Please refer to Appendix B for select frames of output from our program.
Click Here for the MPEG Videos
EFFICIENCY OF THE PROGRAM
To test the efficiency of the program we made several test runs with varying parameters. During
each test run the efficiency of the program was measured in two ways. First, we used a Silicon
Graphics utility called “pixie” to profile what each thread of execution was spending its time doing.
We found that as the number of threads increased, the efficiency of the program decreased even
though the wall clock time becomes shorter. In these graphs blue represents Input / Output (I/O),
green represents the time used processing neuron data, yellow represents program initialization and
the overhead of running multiple threads, and red represents time spent spin locking. All tests were
performed outputting 600 frames at various widths and heights. The results from this series of tests
at 300x300 are displayed in figures R.2 through R.8.

(Figure R.2 - A profile of processor utilization at
300x300. On a single processor the program is most
efficient.)
On a sing processor the program was very efficient, because there was no overhead from initializing
threads or any waiting for work. More time is spent processing than either initializing or I/O.

(Figure R.3 - A profile of processor utilization at
300x300 on 2 processors. This master process took
part in one half of the parallel region's
computations.)

(Figure R.4 - A profile of processor utilization at
300x300 on 2 processors. More time is spent
waiting for work than doing work.)

(Figure R.5 - A profile of processor utilization at
300x300 on 4 processors. Processors each have one
fourth of the parallel computations.)

(Figure R.6 - A profile of processor utilization at
300x300 on 4 processors. The waiting condition of
the slave threads worsens.)

(Figure R.7 - A profile of processor utilization at
300x300 on 16 processors. Serial computations are
primarily what the master thread is doing.)

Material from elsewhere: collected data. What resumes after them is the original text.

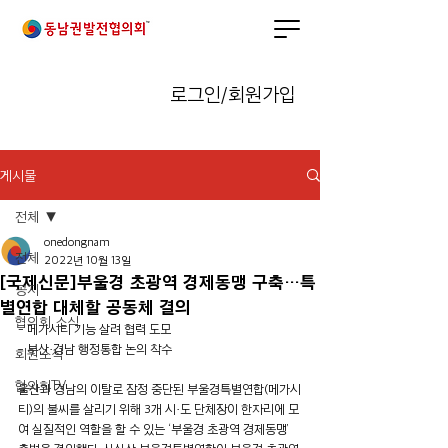
로그인/회원가입
게시물
전체
onedongnam
전체
2022년 10월 13일
[국제신문]부울경 초광역 경제동맹 구축…특
공지
별연합 대체할 공동체 결의
협의회 소식
- 메가시티 기능 살려 협력 도모
- 부산·경남 행정통합 논의 착수
회원소식
협의회TV
울산과 경남의 이탈로 잠정 중단된 부울경특별연합(메가시
티)의 불씨를 살리기 위해 3개 시·도 단체장이 한자리에 모
여 실질적인 역할을 할 수 있는 ‘부울경 초광역 경제동맹’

(Figure R.8 - A profile of processor utilization at
300x300 on 16 processors. Now only a small
fraction of the parallel computations are taken care of
by each slave thread, the parallel region is very fast
while the serial region remains the same speed. Slave
threads spend 91% of their time waiting.)
In a 300x300 run, as the number of threads and processors increase, the slave threads spend more
time waiting for work. The parallel region of the program takes less and less time as the serial region
of the program takes a constant amount of time.
The graphs of processor utilization for a 1200x1200 run outputting 600 frames are displayed in
figures R.9 through R.15

(Figure R.9 - A profile of processor utilization at
1200x1200 on 1 processor. Again, the most efficient run.

(Figure R.10 - A profile of processor utilization at
1200x1200. At this width and height the same
division of work takes place.)

Figure R.11 - A profile of processor utilization at
1200x1200. When there is more work to do in a
wider and higher data set the processor spends most
of its time processing.)

(Figure R.12 - A profile of processor utilization at
1200x1200. The work is being divided as in the
300x300 run.)

(Figure R.13 - A profile of processor utilization at
1200x1200. There is more spin locking taking
place in this run but to a relatively lesser degree than
at 300x300 because there is more processing to do.)

(Figure R.14 - A profile of processor utilization at
1200x1200. Wall clock time has decreased
significantly but at the price of running on 16
processors.)

(Figure R.15 - A profile of processor utilization at
1200x1200. When there is more work for each
thread to do running on multiple processors becomes
much more efficient with the reduction of time spent
spin locking.)
Although a 1200x1200 run takes more wall clock time than a 300x300 run the program is more
efficient because there are many more computations for the threads to divide amongst themselves,
decreasing the percentage of time each processor spends spin locking. As the program becomes
more complex in its computations the efficiency of the program on multiple processors will greatly
increase.
Next, we used a UNIX utility called "time" to measure the wall clock time and the CPU time the
program took to complete. The results of these tests are displayed in figures R.16 and R.17.

(Figure R.16 - A display of CPU Time versus
Wall Clock Time in a 300x300 simulation. The
program takes less time but becomes less efficient.)

(Figure R.17 - A display of CPU Time versus
Wall Clock Time in a 1200x1200 simulation.
As in the 300x300 run the program becomes less
efficient with more processors but since there are
more computations this run is relatively more
efficient. )